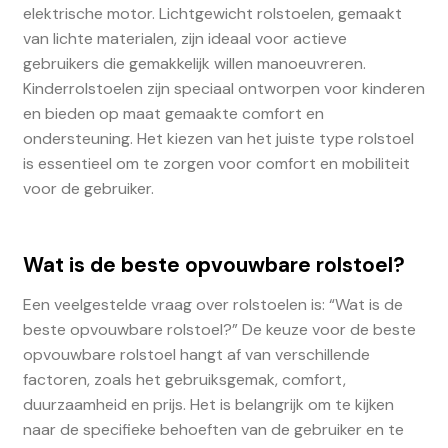
elektrische motor. Lichtgewicht rolstoelen, gemaakt
van lichte materialen, zijn ideaal voor actieve
gebruikers die gemakkelijk willen manoeuvreren.
Kinderrolstoelen zijn speciaal ontworpen voor kinderen
en bieden op maat gemaakte comfort en
ondersteuning. Het kiezen van het juiste type rolstoel
is essentieel om te zorgen voor comfort en mobiliteit
voor de gebruiker.
Wat is de beste opvouwbare rolstoel?
Een veelgestelde vraag over rolstoelen is: “Wat is de
beste opvouwbare rolstoel?” De keuze voor de beste
opvouwbare rolstoel hangt af van verschillende
factoren, zoals het gebruiksgemak, comfort,
duurzaamheid en prijs. Het is belangrijk om te kijken
naar de specifieke behoeften van de gebruiker en te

****************

• _WORK REQUIRED_
Omit the images; transcribe the listing verbatim.

• _SOLUTION BELOW_
elektrische motor. Lichtgewicht rolstoelen, gemaakt
van lichte materialen, zijn ideaal voor actieve
gebruikers die gemakkelijk willen manoeuvreren.
Kinderrolstoelen zijn speciaal ontworpen voor kinderen
en bieden op maat gemaakte comfort en
ondersteuning. Het kiezen van het juiste type rolstoel
is essentieel om te zorgen voor comfort en mobiliteit
voor de gebruiker.
Wat is de beste opvouwbare rolstoel?
Een veelgestelde vraag over rolstoelen is: “Wat is de
beste opvouwbare rolstoel?” De keuze voor de beste
opvouwbare rolstoel hangt af van verschillende
factoren, zoals het gebruiksgemak, comfort,
duurzaamheid en prijs. Het is belangrijk om te kijken
naar de specifieke behoeften van de gebruiker en te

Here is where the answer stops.